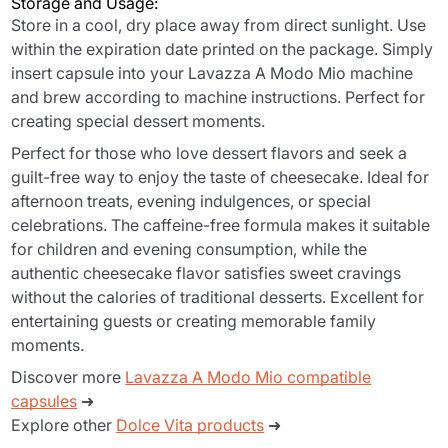
Storage and Usage:
Store in a cool, dry place away from direct sunlight. Use
within the expiration date printed on the package. Simply
insert capsule into your Lavazza A Modo Mio machine
and brew according to machine instructions. Perfect for
creating special dessert moments.
Perfect for those who love dessert flavors and seek a
guilt-free way to enjoy the taste of cheesecake. Ideal for
afternoon treats, evening indulgences, or special
celebrations. The caffeine-free formula makes it suitable
for children and evening consumption, while the
authentic cheesecake flavor satisfies sweet cravings
without the calories of traditional desserts. Excellent for
entertaining guests or creating memorable family
moments.
Discover more
Lavazza A Modo Mio compatible
capsules
➜
Explore other
Dolce Vita products
➜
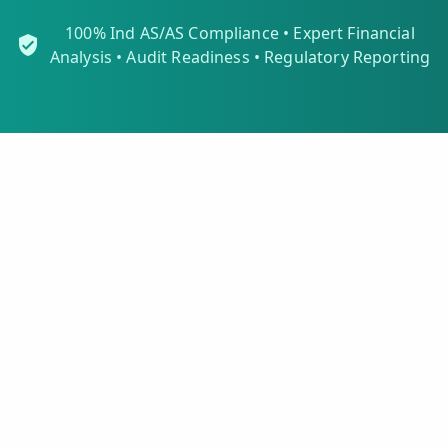
100% Ind AS/AS Compliance • Expert Financial
Analysis • Audit Readiness • Regulatory Reporting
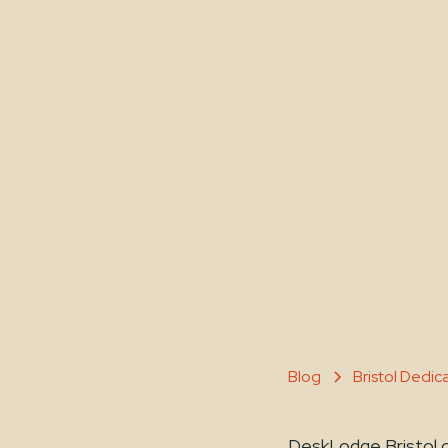
Blog
Bristol Dedi
DeskLodge Bristol o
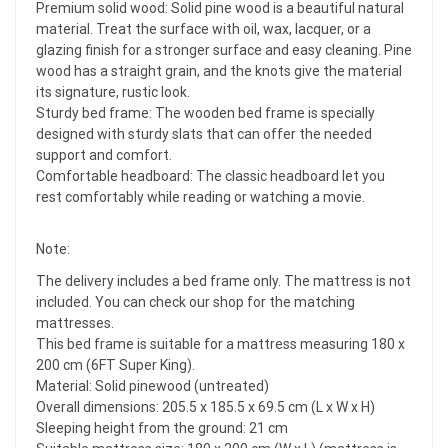
Premium solid wood: Solid pine wood is a beautiful natural
material. Treat the surface with oil, wax, lacquer, or a
glazing finish for a stronger surface and easy cleaning. Pine
wood has a straight grain, and the knots give the material
its signature, rustic look.
Sturdy bed frame: The wooden bed frame is specially
designed with sturdy slats that can offer the needed
support and comfort.
Comfortable headboard: The classic headboard let you
rest comfortably while reading or watching a movie.
Note:
The delivery includes a bed frame only. The mattress is not
included. You can check our shop for the matching
mattresses.
This bed frame is suitable for a mattress measuring 180 x
200 cm (6FT Super King).
Material: Solid pinewood (untreated)
Overall dimensions: 205.5 x 185.5 x 69.5 cm (L x W x H)
Sleeping height from the ground: 21 cm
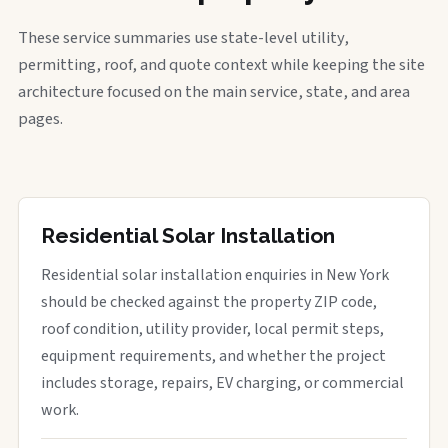
These service summaries use state-level utility,
permitting, roof, and quote context while keeping the site
architecture focused on the main service, state, and area
pages.
Residential Solar Installation
Residential solar installation enquiries in New York
should be checked against the property ZIP code,
roof condition, utility provider, local permit steps,
equipment requirements, and whether the project
includes storage, repairs, EV charging, or commercial
work.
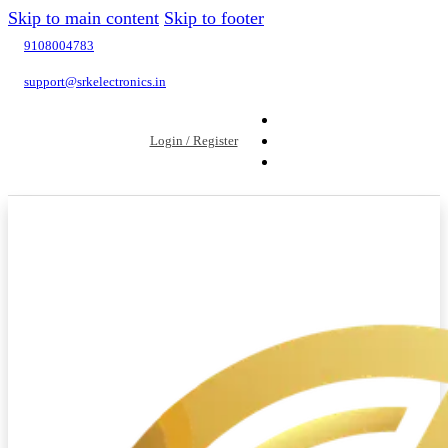
Skip to main content
Skip to footer
9108004783
support@srkelectronics.in
Login / Register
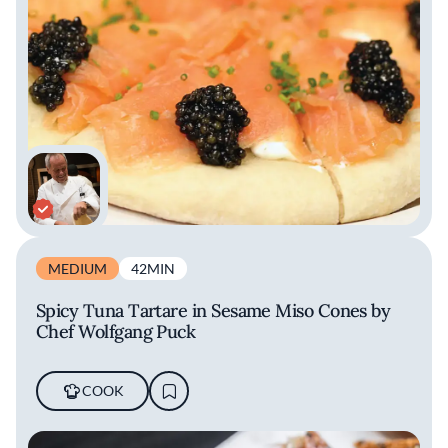
MEDIUM
42MIN
Spicy Tuna Tartare in Sesame Miso Cones by
Chef Wolfgang Puck
COOK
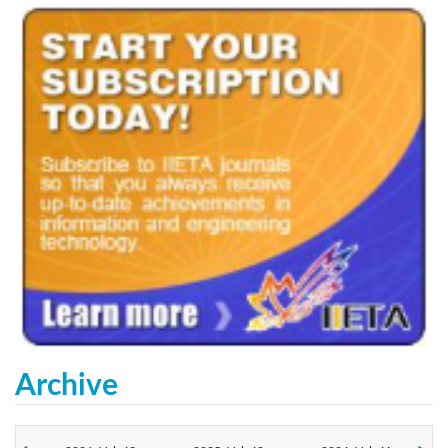
Archive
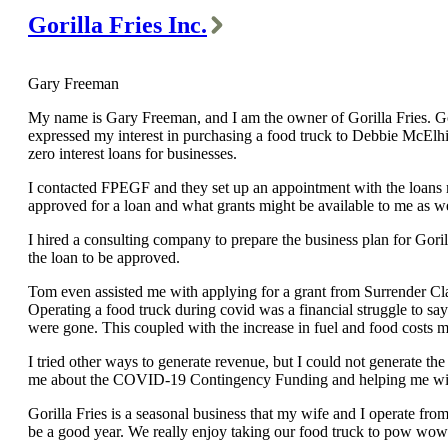
Gorilla Fries Inc.
Gary Freeman
My name is Gary Freeman, and I am the owner of Gorilla Fries. Gori
expressed my interest in purchasing a food truck to Debbie McElh
zero interest loans for businesses.
I contacted FPEGF and they set up an appointment with the loan
approved for a loan and what grants might be available to me as we
I hired a consulting company to prepare the business plan for Goril
the loan to be approved.
Tom even assisted me with applying for a grant from Surrender Cla
Operating a food truck during covid was a financial struggle to sa
were gone. This coupled with the increase in fuel and food costs 
I tried other ways to generate revenue, but I could not generate th
me about the COVID-19 Contingency Funding and helping me with th
Gorilla Fries is a seasonal business that my wife and I operate fro
be a good year. We really enjoy taking our food truck to pow wows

■ ■ ■ ■ ■ ■ ■

=== WORK REQUIRED ===
Please filter the entries for the word "evening" and copy the lines that have it.

=== TASK OUTPUT ===
afternoon treats, evening indulgences, or special
for children and evening consumption, while the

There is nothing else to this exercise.